In addition, I find the heavy self-citation, partly ignoring large chunks of other literature, employed in this paper somewhat strange. I would encourage the authors to put their work better into the context of the international scientific literature (for example lines 35, 56-67, specific comments on lines 321, 325, 380). In addition, the authors state at several points that their study is the first to ‘assess the sensitivities of the model weights and resulting ensemble means to the combinations of variables, domains, ensemble types (raw or downscaled), and weighting schemes used’ (e.g. line 284). This might be so but what is the gain? Again, I am not surprised that the selection of the metrics used to inform the weights has an influence on the weights. If that was not so, weighting would hardly make sense, right?

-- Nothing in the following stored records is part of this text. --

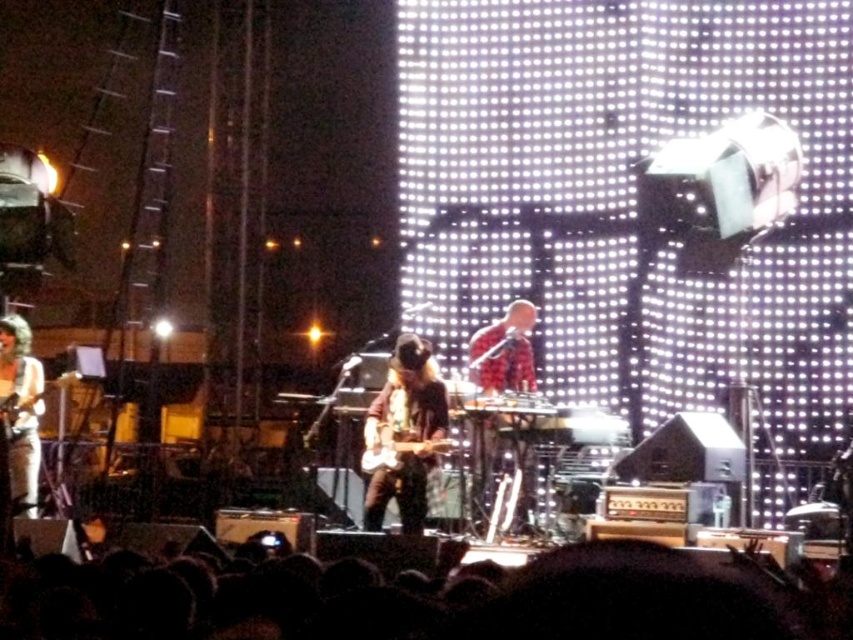 Question: Can you confirm if red plaid shirt at center is thinner than glossy wood electric guitar at lower left?

Choices:
 (A) no
 (B) yes

Answer: (A)

Question: Which is nearer to the glossy electric guitar at center?

Choices:
 (A) shiny black guitar at center
 (B) black hair at lower center
 (C) shiny black guitar at left

Answer: (A)

Question: Is red plaid shirt at center to the left of glossy electric guitar at center from the viewer's perspective?

Choices:
 (A) no
 (B) yes

Answer: (A)

Question: Which point is closer to the camera?

Choices:
 (A) (0, 385)
 (B) (524, 384)

Answer: (B)

Question: Does shiny black guitar at left have a lesser width compared to red plaid shirt at center?

Choices:
 (A) yes
 (B) no

Answer: (B)

Question: Which of the following is the farthest from the observer?

Choices:
 (A) (32, 360)
 (B) (299, 602)
 (C) (32, 406)
 (D) (520, 490)

Answer: (A)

The number of sets of weights  (48) and the number of weighted means produced (288) is in my opinion too excessive. The authors should pick a few representative and/or interesting examples to discuss and move the rest of the results into the supplement. I found it almost impossible to follow the discussion of methods, domains, variables and ensembles that are in turn applied to ensembles and domains.
Finally, I would like to urge the authors to provide at least a basic description of the methods which are at the core of this manuscript. As it is, the reader is merely referred to three papers by the authors (Wootten et al. 2020a, Massoud et al. 2020a, 2019) for more information. For a potential reader (or reviewer) it would be quite convenient to have a more self-sustained paper with at least the basic setup of the methods clearly described and only the details requiring reading several more papers.
Overall this manuscript has several major problems raised above beside the many specific issues outlined below and I do not think that it can be published without a major overhaul. This should include, most importantly, clearer formulated research questions that can be addressed in the manuscript and a clear separation between conclusions based on results and general recommendations based on the authors experience. In addition, a better representation of already existing literature and more focused plots (showing only a subset of cases) would help the manuscript.
Minor comments
title: the quite narrow focus on parts of the United states should be reflected in the title.
line 16: At this point I am confused about the terminology. My a priori assumption is that there are different weighting schemes and in addition each scheme might use different variables to calculate the weights. Here they are mixed up so either the authors use another terminology (then they should make it clear) or this should be reformulated.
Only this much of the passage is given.